Bayangkan saat ia terbaring lemah, tatapannya mungkin tak lagi sejelas dulu, namun saat tangan kita menggenggam tangannya yang keriput, kehangatan cinta itu masih sama. Di saat-saat seperti itulah, kata-kata terasa begitu kecil untuk menggambarkan besarnya rasa kehilangan yang mulai menyelinap. Air mata yang mengalir bukan hanya karena sedih melihatnya menderita, tetapi juga karena rasa bersalah yang terpendam, karena seringkali kita terlambat menyadari betapa berharganya setiap detik yang kita miliki bersamanya.

Puisi berikut ini mencoba merangkum perasaan mendalam tersebut, sebuah renungan yang mungkin akan mengusik relung hati terdalam. Ia bukan sekadar kata, melainkan untaian jiwa yang tergores oleh luka sekaligus terangkai oleh cinta yang abadi.

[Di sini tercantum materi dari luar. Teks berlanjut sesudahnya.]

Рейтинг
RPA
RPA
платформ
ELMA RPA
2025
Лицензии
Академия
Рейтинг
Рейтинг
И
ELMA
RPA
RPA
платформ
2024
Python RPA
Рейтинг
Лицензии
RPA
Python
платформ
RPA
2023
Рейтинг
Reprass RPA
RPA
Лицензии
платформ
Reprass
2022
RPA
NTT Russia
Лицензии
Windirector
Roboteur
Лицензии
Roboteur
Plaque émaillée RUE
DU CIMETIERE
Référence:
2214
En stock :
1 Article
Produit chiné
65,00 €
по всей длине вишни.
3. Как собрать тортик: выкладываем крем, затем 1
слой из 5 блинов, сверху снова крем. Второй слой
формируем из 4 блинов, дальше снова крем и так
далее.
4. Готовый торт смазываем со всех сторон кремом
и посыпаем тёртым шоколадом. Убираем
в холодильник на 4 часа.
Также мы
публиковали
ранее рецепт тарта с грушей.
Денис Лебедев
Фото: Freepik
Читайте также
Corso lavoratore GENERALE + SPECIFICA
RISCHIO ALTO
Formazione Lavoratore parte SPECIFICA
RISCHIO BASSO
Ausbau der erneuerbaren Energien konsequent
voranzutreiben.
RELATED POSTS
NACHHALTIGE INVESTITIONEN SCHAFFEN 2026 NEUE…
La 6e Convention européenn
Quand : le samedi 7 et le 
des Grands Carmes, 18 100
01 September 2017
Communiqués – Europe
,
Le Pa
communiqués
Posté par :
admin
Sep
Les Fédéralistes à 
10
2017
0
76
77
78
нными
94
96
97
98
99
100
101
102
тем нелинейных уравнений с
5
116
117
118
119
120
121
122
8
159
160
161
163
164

Di Senja Usiamu, Ibu Bukan lagi pagi yang riuh rendah kau sambut, Tapi senja yang merayap, menuntun langkahmu perlahan. Kerutan di keningmu, peta pengorbanan terbentang, Uban di rambutmu, bukti malam tanpa bintang. Dulu, tanganmu kokoh menggenggam tanganku, Menuntun dunia, memberiku pijakan yang teguh. Kini, tanganmu yang dulu kuat, bergetar pelan, Menyimpan lelah, merindu belaian yang tulus dalam. Matamu yang dulu tajam menatap masa depan, Kini redup, memantulkan kisah yang tak terkatakan. Terlihat pilu, ada lelah yang mendalam terasa, Memanggil namaku, dalam lirih yang merana. Aku melihatmu, Ibu, di singgasana waktu yang berputar, Kau yang dulu perkasa, kini renta tak berdaya. Ada rasa sesal yang menusuk, menyayat kalbu, Mengapa tak kuucapkan sayang lebih dulu? Setiap helaan napasmu, seperti embusan angin terakhir, Setiap kedipan matamu, adalah momen yang takkan terulang lagi. Tawa riangmu dulu, kini berganti desah pilu, Membuat hati ini ngilu, tak mampu membendung haru. Oh, Ibu, pelukanku tak lagi sehangat dulu, Suaraku tak lagi merdu memanggil namamu. Aku di sini, memandangmu dengan mata berkaca-kaca, Menyadari, waktu yang tersisa, adalah anugerah paling berharga. Biarlah air mataku jatuh, membasahi pipi, Sebagai tanda betapa besar cintaku padamu, Ibu. Biarlah hati ini hancur berkeping, Jika itu yang terbaik, untuk mengerti betapa kau telah berjuang. Maafkan segala khilafku, segala lalaimu, Yang tak pernah sepenuhnya membalas jasamu. Di senja usiamu ini, aku hanya ingin kau tahu, Kau adalah segalanya, cintaku yang takkan pernah berlalu.

Puisi adalah jembatan emosi yang kuat. Ia memungkinkan kita untuk mengekspresikan perasaan yang seringkali sulit diungkapkan dengan kata-kata biasa. Melalui puisi, kita bisa berbagi kesedihan, kebahagiaan, dan terutama, rasa terima kasih yang mendalam kepada sosok ibu.

Semoga untaian kata dalam puisi ini dapat menyentuh hati siapa saja yang merindukan, mencintai, atau bahkan kehilangan ibunya. Ingatlah, setiap momen bersama ibu adalah hadiah yang tak ternilai. Hargai setiap detik, ucapkan kata sayang, dan tunjukkan cinta yang tulus, sebelum senja itu benar-benar tiba.

Peluk ibumu erat-erat, selagi ada kesempatan.